◆ REQUIRED WORK ◆
In your copy, include every line of the records exactly and no picture at all.
Segment Open
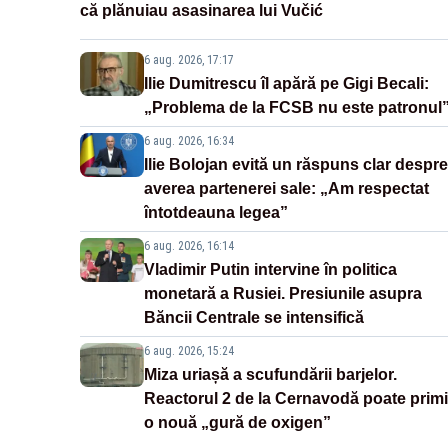
că plănuiau asasinarea lui Vučić
6 aug. 2026, 17:17
Ilie Dumitrescu îl apără pe Gigi Becali:
„Problema de la FCSB nu este patronul
6 aug. 2026, 16:34
Ilie Bolojan evită un răspuns clar despre
averea partenerei sale: „Am respectat
întotdeauna legea”
6 aug. 2026, 16:14
Vladimir Putin intervine în politica
monetară a Rusiei. Presiunile asupra
Băncii Centrale se intensifică
6 aug. 2026, 15:24
Miza uriașă a scufundării barjelor.
Reactorul 2 de la Cernavodă poate primi
o nouă „gură de oxigen”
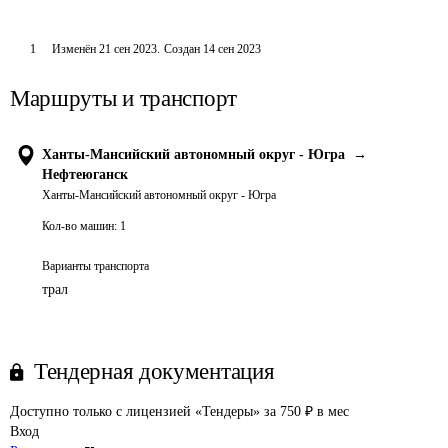
1
Изменён
21 сен 2023
.
Создан
14 сен 2023
Маршруты и транспорт
Ханты-Мансийский автономный округ - Югра
→
Нефтеюганск
Ханты-Мансийский автономный округ - Югра
Кол-во машин:
1
Варианты транспорта
трал
Тендерная документация
Доступно только с лицензией «Тендеры» за 750 ₽ в мес
Вход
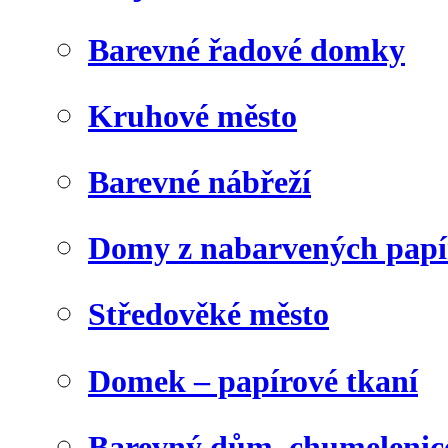
Barevné řadové domky
Kruhové město
Barevné nábřeží
Domy z nabarvených papí
Středověké město
Domek – papírové tkaní
Barevný dům, chumelenic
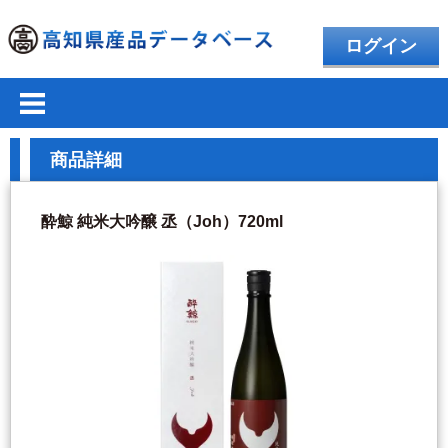
ログイン
商品詳細
酔鯨 純米大吟醸 丞（Joh）720ml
Segment Closed
◆ ANSWER BOX ◆
că plănuiau asasinarea lui Vučić
6 aug. 2026, 17:17
Ilie Dumitrescu îl apără pe Gigi Becali:
„Problema de la FCSB nu este patronul
6 aug. 2026, 16:34
Ilie Bolojan evită un răspuns clar despre
averea partenerei sale: „Am respectat
întotdeauna legea”
6 aug. 2026, 16:14
Vladimir Putin intervine în politica
monetară a Rusiei. Presiunile asupra
Băncii Centrale se intensifică
6 aug. 2026, 15:24
Miza uriașă a scufundării barjelor.
Reactorul 2 de la Cernavodă poate primi
o nouă „gură de oxigen”
1
Изменён
21 сен 2023
.
Создан
14 сен 2023
Маршруты и транспорт
Ханты-Мансийский автономный округ - Югра
→
Нефтеюганск
Ханты-Мансийский автономный округ - Югра
Кол-во машин:
1
Варианты транспорта
трал
Тендерная документация
Доступно только с лицензией «Тендеры» за 750 ₽ в мес
Вход
Barevné řadové domky
Kruhové město
Barevné nábřeží
Domy z nabarvených papí
Středověké město
Domek – papírové tkaní
Barevný dům, chumelenic
ログイン
商品詳細
酔鯨 純米大吟醸 丞（Joh）720ml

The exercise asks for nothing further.